Ahora estaba doblemente intrigada. Y ansiosa. ¿Se parecería Gregori a ellos? ¿Sería igual de atractivo?
El día se arrastró. Tenía la cabeza llena de rubios y ojos oscuros. Fui al baño antes de mi última clase, tratando de calmar mi torbellino de pensamientos.
-¿Supiste sobre el rumor de Sascha Alexandov? -Escuché a una voz desconocida.
Alexandov. Mi sangre se heló.
-Sí, pobre chica -respondió otra.
-Dicen que huyó después de que él la ultrajó. Que la maltrató y le dijo cosas horribles.
-¿Qué se puede esperar de los Alexandov? Todos tienen fama. Cada uno tiene su propio historial con las mujeres.
-Yo solo me imagino estar en la cama de Anton o Adrik... son tan guapos.
Apreté los puños.
-Ellos tienen una reputación un poco menos oscura, pero son unos mujeriegos incorregibles.
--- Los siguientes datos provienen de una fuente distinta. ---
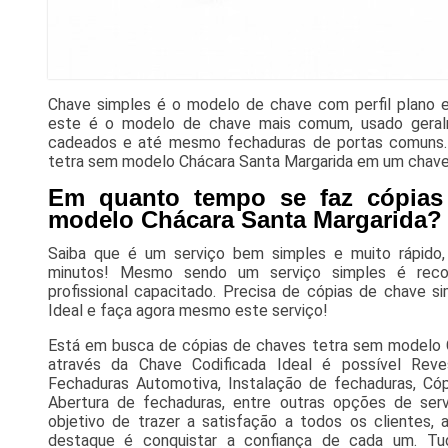
Chave simples é o modelo de chave com perfil plano 
este é o modelo de chave mais comum, usado geral
cadeados e até mesmo fechaduras de portas comuns. 
tetra sem modelo Chácara Santa Margarida em um chaveir
Em quanto tempo se faz cópias
modelo Chácara Santa Margarida?
Saiba que é um serviço bem simples e muito rápido
minutos! Mesmo sendo um serviço simples é reco
profissional capacitado. Precisa de cópias de chave s
Ideal e faça agora mesmo este serviço!
Está em busca de cópias de chaves tetra sem modelo 
através da Chave Codificada Ideal é possível Rev
Fechaduras Automotiva, Instalação de fechaduras, Cóp
Abertura de fechaduras, entre outras opções de ser
objetivo de trazer a satisfação a todos os clientes
destaque é conquistar a confiança de cada um. Tu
Nunca repiten con la misma mujer y jamás se les ha conocido una novia seria. Cambian de mujer como cambian de ropa interior.
-Y lo peor es que he oído que a veces se las arreglan para compartir a sus conquistas. Doble placer, supongo.
No necesité escuchar más. Salí del baño, mi fachada de desinterés completamente desmoronada. ¿Mujeriegos? ¿Comparten? ¿Un historial familiar de abuso?
Sentí un escalofrío de rabia. Había caído en las dulces palabras de Anton, y ahora seguramente creía que yo sería su próxima presa desechable. El sentimiento de dependencia se transformó en una necesidad urgente de recuperar el control.
Las horas se esfumaron.
Me puse mi armadura: un vestido negro de seda, ceñido al cuerpo, con un profundo escote en V y la espalda casi completamente al descubierto. La falda era provocativamente corta. Completé el look con tacones negros, mi perfume cítrico favorito y un maquillaje intenso, resaltando mis ojos y mis labios con un rojo apetecible.
El timbre sonó.
-Muy bien -murmuré, tomando mi bolso y mi abrigo.
Abrí la puerta. Allí estaba él, Anton, vestido con un traje de corte impecable, todo en negro, pero con los tres primeros botones de su camisa desabrochados, revelando su cuello musculoso.
-Hola, hermosa -Besó mi mejilla con una cercanía que me erizó la piel-. Estás impresionante.
Al separarse, noté sus pupilas dilatadas, llenas de la lujuria que ni siquiera se molestó en ocultar. No dejó de mirar mi escote.
-¿Lista para irnos? -Me ayudó a ponerme el abrigo con una gentil brusquedad y tomó mi mano, posesivo.
-Lista -respondí, y en ese momento, Jennifer Collins no era la presa, sino la cazadora.